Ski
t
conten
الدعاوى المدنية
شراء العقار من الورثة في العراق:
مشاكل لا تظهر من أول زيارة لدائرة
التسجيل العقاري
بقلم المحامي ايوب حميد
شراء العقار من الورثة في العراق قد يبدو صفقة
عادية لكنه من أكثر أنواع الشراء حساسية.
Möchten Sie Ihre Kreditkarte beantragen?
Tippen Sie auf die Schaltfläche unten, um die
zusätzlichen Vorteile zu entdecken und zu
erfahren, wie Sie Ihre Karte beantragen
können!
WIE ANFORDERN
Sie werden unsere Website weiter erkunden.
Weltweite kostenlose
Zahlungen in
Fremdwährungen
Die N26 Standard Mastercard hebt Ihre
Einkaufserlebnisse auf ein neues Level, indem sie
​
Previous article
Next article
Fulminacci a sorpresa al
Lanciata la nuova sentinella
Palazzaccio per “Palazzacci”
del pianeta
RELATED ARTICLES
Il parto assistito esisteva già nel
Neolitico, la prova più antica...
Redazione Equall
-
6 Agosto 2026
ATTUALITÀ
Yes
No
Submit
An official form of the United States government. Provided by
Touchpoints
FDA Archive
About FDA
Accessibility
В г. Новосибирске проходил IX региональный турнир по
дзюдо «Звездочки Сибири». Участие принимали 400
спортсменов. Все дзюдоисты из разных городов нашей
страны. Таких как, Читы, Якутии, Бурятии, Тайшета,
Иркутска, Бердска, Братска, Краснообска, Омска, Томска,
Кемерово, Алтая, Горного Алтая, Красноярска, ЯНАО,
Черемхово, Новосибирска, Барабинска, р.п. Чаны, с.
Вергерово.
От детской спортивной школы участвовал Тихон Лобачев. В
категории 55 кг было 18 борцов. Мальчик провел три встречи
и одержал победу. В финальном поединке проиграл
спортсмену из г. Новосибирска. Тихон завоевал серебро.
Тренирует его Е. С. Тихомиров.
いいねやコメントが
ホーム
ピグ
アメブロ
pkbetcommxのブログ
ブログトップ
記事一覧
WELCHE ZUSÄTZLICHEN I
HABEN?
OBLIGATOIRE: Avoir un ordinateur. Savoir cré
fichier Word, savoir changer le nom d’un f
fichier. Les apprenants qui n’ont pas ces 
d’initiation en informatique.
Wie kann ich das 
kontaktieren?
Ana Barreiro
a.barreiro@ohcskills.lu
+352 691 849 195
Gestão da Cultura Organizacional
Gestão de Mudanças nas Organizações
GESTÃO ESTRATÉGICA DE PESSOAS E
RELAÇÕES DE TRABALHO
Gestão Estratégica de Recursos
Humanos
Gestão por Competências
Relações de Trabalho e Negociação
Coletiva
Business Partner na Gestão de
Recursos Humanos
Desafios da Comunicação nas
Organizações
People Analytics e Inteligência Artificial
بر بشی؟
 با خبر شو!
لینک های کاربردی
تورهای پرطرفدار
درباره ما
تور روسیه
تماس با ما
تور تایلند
...
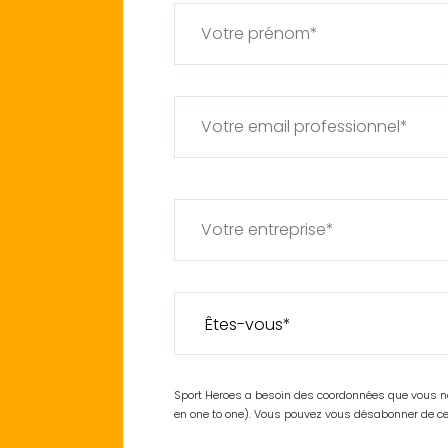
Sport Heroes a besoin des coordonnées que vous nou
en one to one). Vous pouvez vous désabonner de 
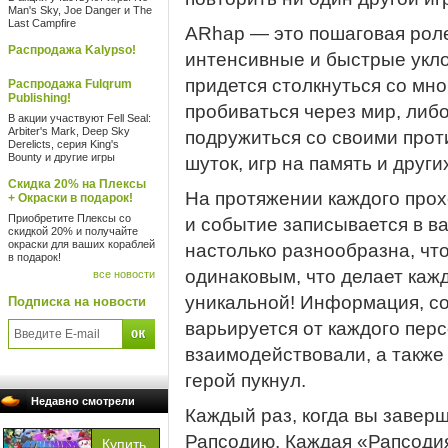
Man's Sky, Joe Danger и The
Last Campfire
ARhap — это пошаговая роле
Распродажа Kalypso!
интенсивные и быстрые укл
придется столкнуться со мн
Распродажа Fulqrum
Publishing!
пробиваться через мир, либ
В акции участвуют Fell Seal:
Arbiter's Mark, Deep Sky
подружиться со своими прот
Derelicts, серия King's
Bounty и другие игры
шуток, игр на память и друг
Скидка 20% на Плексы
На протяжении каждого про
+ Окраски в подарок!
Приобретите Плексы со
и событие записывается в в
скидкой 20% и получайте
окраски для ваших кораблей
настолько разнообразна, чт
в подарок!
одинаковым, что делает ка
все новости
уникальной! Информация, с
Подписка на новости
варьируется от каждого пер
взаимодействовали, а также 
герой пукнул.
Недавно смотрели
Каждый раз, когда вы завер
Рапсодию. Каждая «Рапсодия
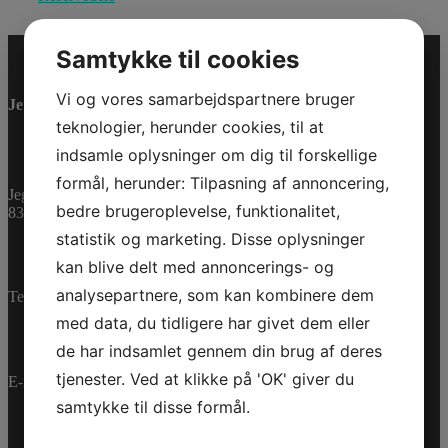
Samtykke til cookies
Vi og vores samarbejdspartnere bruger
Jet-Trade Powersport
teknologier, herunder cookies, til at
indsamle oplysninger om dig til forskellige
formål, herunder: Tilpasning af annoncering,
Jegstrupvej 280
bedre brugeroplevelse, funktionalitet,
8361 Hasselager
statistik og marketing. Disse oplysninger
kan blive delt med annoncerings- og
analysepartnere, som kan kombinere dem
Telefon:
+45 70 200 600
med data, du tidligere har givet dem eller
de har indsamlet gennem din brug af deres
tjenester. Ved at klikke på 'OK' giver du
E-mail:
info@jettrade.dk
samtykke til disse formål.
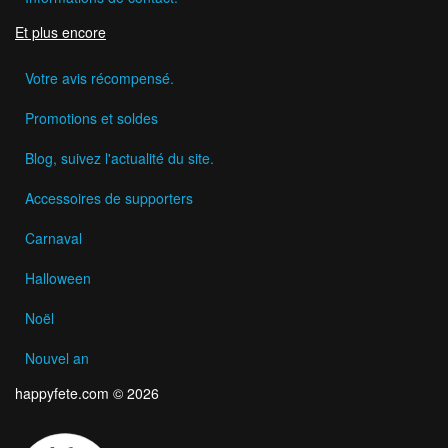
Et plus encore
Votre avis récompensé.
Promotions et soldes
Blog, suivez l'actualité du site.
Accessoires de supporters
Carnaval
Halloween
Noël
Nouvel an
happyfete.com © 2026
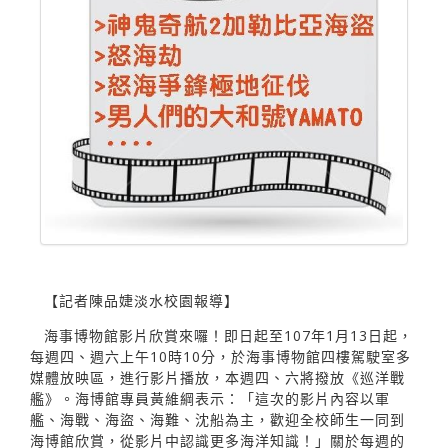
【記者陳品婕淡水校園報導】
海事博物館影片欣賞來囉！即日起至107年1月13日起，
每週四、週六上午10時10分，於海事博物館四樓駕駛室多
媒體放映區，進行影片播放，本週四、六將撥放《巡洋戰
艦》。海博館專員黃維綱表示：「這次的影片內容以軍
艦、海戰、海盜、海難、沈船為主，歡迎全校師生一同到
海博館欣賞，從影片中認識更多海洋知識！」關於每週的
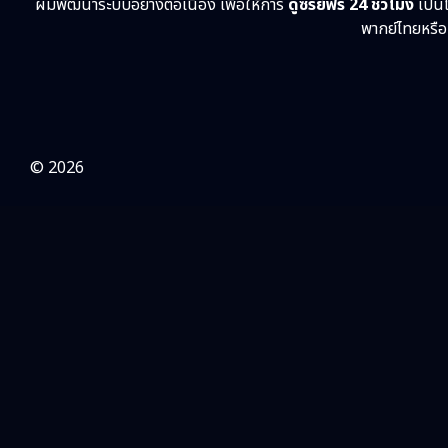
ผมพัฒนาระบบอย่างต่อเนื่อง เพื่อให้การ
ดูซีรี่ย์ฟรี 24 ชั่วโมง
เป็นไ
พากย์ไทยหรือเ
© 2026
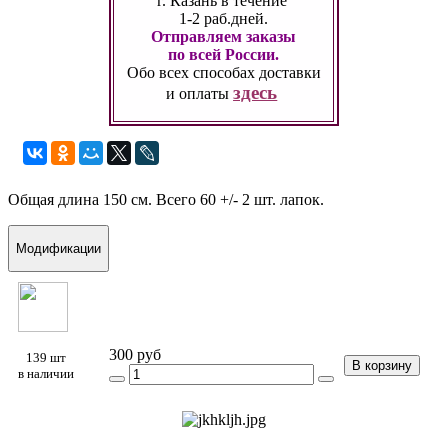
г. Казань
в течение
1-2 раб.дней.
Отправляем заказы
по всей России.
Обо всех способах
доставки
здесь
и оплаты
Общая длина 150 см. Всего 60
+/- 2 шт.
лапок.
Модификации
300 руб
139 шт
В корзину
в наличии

• How to complete this task:
In the entries above, find each line with the word "vous" and copy it.

• Result:
Sport Heroes a besoin des coordonnées que vous nou
en one to one). Vous pouvez vous désabonner de 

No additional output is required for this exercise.